Verfasst von: Hao | 17. März 2017

Zapfenstreich


Freitag, 17. März 2017

Ich bin ein Gast auf Erden. Psalm 119,19

Wir sind Bürger im Himmel; woher wir auch erwarten den Heiland, den Herrn Jesus Christus. Philipper 3,20

Was soll ich nur machen, wenn ich meinen täglichen Zoff mit den Providern nicht mehr habe? So langsam klären sich die Fronten. Dennoch kann ich es nicht lassen  und rufe Vodafone an, um mich nach dem neusten Stand zu erkundigen, denn das Schreiben des Providers ist nicht nur falsch, sondern auf dem alten Stand.

„Nein, wir haben keine anderen Informationen“, sagt man mir. „Nein, Sie nicht, aber ich“, lautet meine Antwort. Die Telekom ist mein nächster Gesprächspartner. Ich erfahre, dass der Anschluss nicht am 18.3.2017, sondern am 18.4.2017 abgeschaltet und zur gleichen Zeit der Nachfolger eingeschaltet wird, der auch die Portierung vornimmt. Mit anderen Worten: Die Versorgung wird nur für einige Stunden unterbrochen. Das ist doch schon mal was, oder?

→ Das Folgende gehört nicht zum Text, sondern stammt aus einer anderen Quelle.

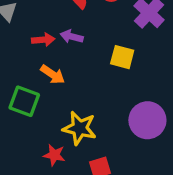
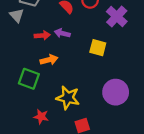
orange arrow: (53, 74) -> (49, 60), turned -48
red star: (54, 155) -> (41, 117), moved

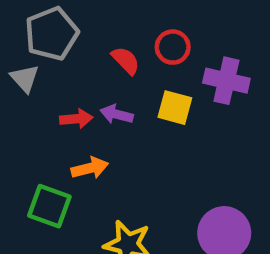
purple cross: (117, 17) -> (226, 81), turned -30
yellow square: (98, 48) -> (175, 108), moved

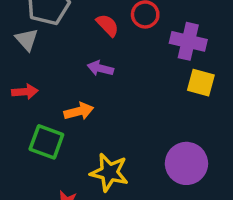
yellow square: (175, 108) -> (201, 83), moved
red arrow: (76, 119) -> (25, 92), moved

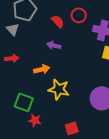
green square: (46, 142) -> (24, 102), moved
yellow star: (109, 172) -> (59, 89), moved

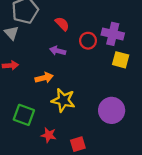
red circle: (79, 15) -> (88, 41), moved
red star: (35, 120) -> (49, 135), moved

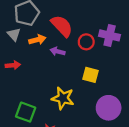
red semicircle: (62, 24) -> (62, 26), size x1.6
yellow square: (121, 60) -> (90, 75), moved
orange arrow: (44, 78) -> (37, 40), moved

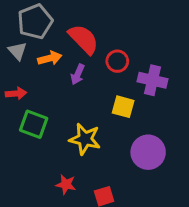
purple cross: (110, 35) -> (152, 80), moved
purple arrow: (58, 51) -> (78, 74), turned -80
green square: (26, 112) -> (34, 124), moved

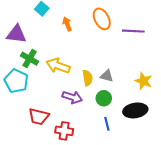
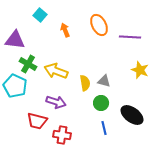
yellow star: (143, 81) -> (140, 70), moved
purple arrow: (72, 97) -> (56, 102), moved
black ellipse: (135, 110) -> (132, 115), turned 45

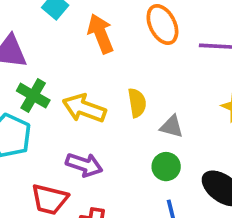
orange arrow: (65, 30) -> (101, 34), size x1.5
yellow semicircle: (85, 83) -> (137, 103), moved

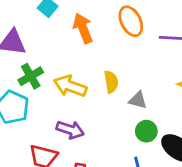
green cross: (33, 96) -> (31, 76), turned 30
green circle: (166, 167) -> (146, 131), moved

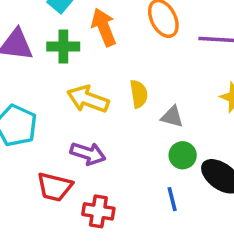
green cross: (31, 76) -> (63, 47), moved, turned 30

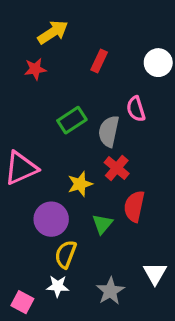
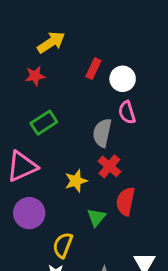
white circle: (158, 63) -> (123, 79), moved
green rectangle: (72, 120) -> (44, 123), moved
purple circle: (51, 219) -> (29, 213), moved

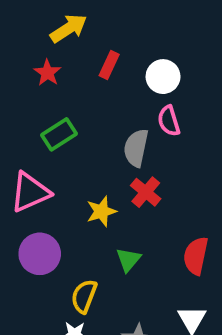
red rectangle: (93, 69) -> (109, 65), moved
red star: (35, 76) -> (47, 73), turned -30
red semicircle: (126, 201) -> (196, 256), moved

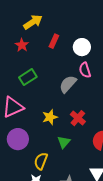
gray semicircle: (136, 148) -> (68, 84), turned 30
red cross: (146, 192) -> (78, 118), moved

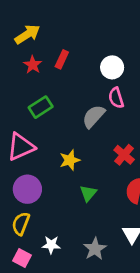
yellow arrow: (33, 22) -> (27, 34), moved
red rectangle: (54, 41) -> (62, 59), moved
red cross: (78, 118) -> (124, 155), moved
yellow semicircle: (41, 161) -> (21, 224), moved

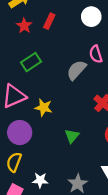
white circle: (112, 67) -> (91, 17), moved
yellow star: (70, 160) -> (44, 108), moved, turned 30

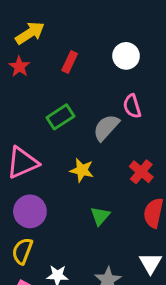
red star: (24, 26) -> (19, 67), moved
green rectangle: (31, 62) -> (60, 117), moved
yellow star: (44, 108) -> (82, 170), moved

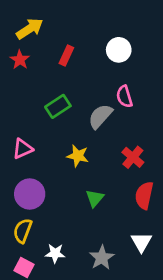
pink triangle: (22, 163) -> (23, 149), size x0.7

Dann geht es wieder zu Vodafone, die ich schlau mache, was nun Fakt ist. Und weil ich noch weiter rumbeutele, kitzele ich noch einmal die Streichung der Anschaltgebühr von 39,99 Euro und eine weitere 100 GB Datenkarte heraus. Mit den ganzen Gutschriften ist der Vertrag in den ersten 10 Monaten kostenlos. Ich bin über solchen Erfolg nicht gerade unzufrieden. Und wenn dann etwas nicht klappen sollte, werde ich natürlich wieder beißen. Und meine dritten Zähne halten viel, sehr viel aus. Hätte ich nie gedacht.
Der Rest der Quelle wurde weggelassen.